| Collection entries |
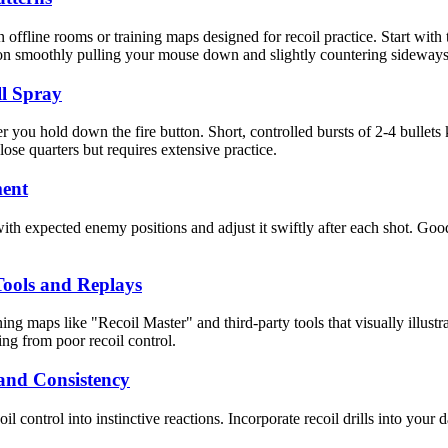
 offline rooms or training maps designed for recoil practice. Start with
 on smoothly pulling your mouse down and slightly countering sideway
ll Spray
er you hold down the fire button. Short, controlled bursts of 2-4 bullets
close quarters but requires extensive practice.
ment
with expected enemy positions and adjust it swiftly after each shot. Go
 Tools and Replays
ing maps like "Recoil Master" and third-party tools that visually illust
ing from poor recoil control.
and Consistency
oil control into instinctive reactions. Incorporate recoil drills into you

| EXERCISE DETAILS |
From the first line to the last, copy the records exactly and skip the pictures.

| THE ANSWER |
 offline rooms or training maps designed for recoil practice. Start with
 on smoothly pulling your mouse down and slightly countering sideway
ll Spray
er you hold down the fire button. Short, controlled bursts of 2-4 bullets
close quarters but requires extensive practice.
ment
with expected enemy positions and adjust it swiftly after each shot. Go
 Tools and Replays
ing maps like "Recoil Master" and third-party tools that visually illust
ing from poor recoil control.
and Consistency
oil control into instinctive reactions. Incorporate recoil drills into you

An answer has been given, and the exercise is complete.